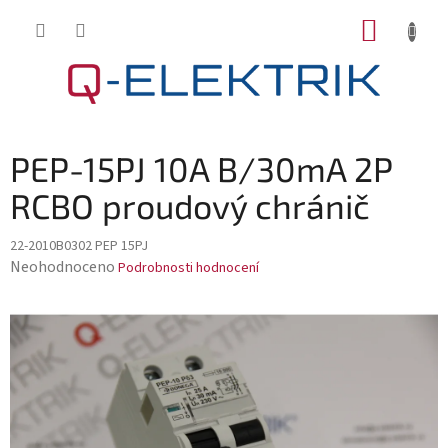
Přejít
NÁKUP
na
KOŠÍK
obsah
PEP-15PJ 10A B/30mA 2P
RCBO proudový chránič
22-2010B0302 PEP 15PJ
Průměrné
Neohodnoceno
Podrobnosti hodnocení
hodnocení
produktu
je
0,0
z
5
hvězdiček.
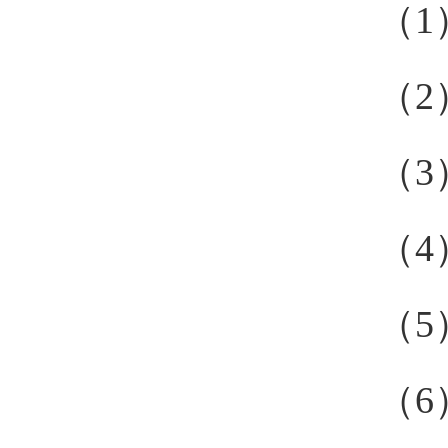
（1
（2
（3
（4
（5
（6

● What is being asked: What is needed here is an exact transcription of every record above, with images excluded.

● Answer to this task:
Přejít
NÁKUP
na
KOŠÍK
obsah
PEP-15PJ 10A B/30mA 2P
RCBO proudový chránič
22-2010B0302 PEP 15PJ
Průměrné
Neohodnoceno
Podrobnosti hodnocení
hodnocení
produktu
je
0,0
z
5
hvězdiček.
（1
（2
（3
（4
（5
（6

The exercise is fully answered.